I love it that the first grant recipient on the site you linked to is working on prevention.

And thanks for your nice comment on my pink-hating post.

That One Guy said...

That "second base" photo made me GUFFAWWW.

And to you walkers, I say, GITTERDONE!!!


steenky bee said...

I echo your sentiments. Awareness is totally different than a cure. One of our clients at work is Huntsman Cancer Institute. I am in awe of all they do to not only promote awareness, but critical research. I'm proud I can take part in an important endeavor.

Life Junkie said...

You're a WAY cooler Ellie with a WAY more exciting life than this Ellie! :)

-Ellie (a.k.a. Life Junkie)

Anonymous said...

Another Ellie?! Is that even possible?

Captain Dumbass said...

"Save second base." That's awesome. Yay boobies!

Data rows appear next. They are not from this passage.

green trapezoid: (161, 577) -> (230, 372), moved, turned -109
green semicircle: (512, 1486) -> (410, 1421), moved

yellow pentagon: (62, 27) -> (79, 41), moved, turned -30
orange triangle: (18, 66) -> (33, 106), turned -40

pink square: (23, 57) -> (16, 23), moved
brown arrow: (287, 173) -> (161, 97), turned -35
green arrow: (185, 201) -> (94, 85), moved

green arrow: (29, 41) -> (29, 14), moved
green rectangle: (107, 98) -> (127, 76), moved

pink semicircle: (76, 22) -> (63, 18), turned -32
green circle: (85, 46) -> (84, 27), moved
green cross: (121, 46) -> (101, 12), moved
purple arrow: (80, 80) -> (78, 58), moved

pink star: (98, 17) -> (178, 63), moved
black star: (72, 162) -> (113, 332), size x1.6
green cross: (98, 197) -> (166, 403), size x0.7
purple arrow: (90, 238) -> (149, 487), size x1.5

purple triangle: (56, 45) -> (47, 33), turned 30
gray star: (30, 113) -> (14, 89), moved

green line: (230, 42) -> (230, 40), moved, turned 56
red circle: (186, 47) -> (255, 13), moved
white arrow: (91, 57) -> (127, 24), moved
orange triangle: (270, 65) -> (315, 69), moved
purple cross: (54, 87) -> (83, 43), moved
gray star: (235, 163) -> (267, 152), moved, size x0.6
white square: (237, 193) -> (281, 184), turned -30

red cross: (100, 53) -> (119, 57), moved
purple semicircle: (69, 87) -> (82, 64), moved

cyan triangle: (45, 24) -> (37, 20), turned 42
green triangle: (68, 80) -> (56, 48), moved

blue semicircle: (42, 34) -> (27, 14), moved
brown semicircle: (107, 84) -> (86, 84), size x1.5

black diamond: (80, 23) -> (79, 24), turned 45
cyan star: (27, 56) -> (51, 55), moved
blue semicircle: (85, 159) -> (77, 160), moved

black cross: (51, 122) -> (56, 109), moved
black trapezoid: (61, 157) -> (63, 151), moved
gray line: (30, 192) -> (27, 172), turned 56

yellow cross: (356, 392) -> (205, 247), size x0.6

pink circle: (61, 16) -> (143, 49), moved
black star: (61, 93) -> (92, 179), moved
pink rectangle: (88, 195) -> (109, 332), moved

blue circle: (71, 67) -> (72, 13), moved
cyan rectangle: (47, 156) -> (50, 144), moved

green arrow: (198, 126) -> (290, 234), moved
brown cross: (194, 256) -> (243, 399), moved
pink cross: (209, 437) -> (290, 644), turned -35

Springer Kneeblood said...

My wife is a breast cancer survivor who had to have a complete mastectomy, chemotherapy, months of misery, and loss of hair that never came back. Before she faced the horrors of dealing with cancer, I was like too many other people...aware, but not really AWARE. I applaud every person who spends a penny or an ounce of energy on the battle against breast cancer. And for those who give financially until it feels wonderful to be poor and who walk or run until their physical exhaustion is testament to their commitment, I express my personal thanks for helping someone, like my wife, survive. I'm in awe of everyone who cares enough to actually DO SOMETHING. The reason my wife is still with me is that research has continued to get better and get funded by people who give up their weekends or their second bottles of wine in favor of something important. Bless!

NucMEd is Hot said...

Thanks for the great post! There is never too much research!

Kat said...

I am looking for a way to contact you but I don't see an email address. Please email me at kitten22481 (at) gmail (dot) com. I need to ask a favor for when I am moving.

Imperatrix said...

Have fun! And good luck to all the folks who will be walking the looooong 26 miles!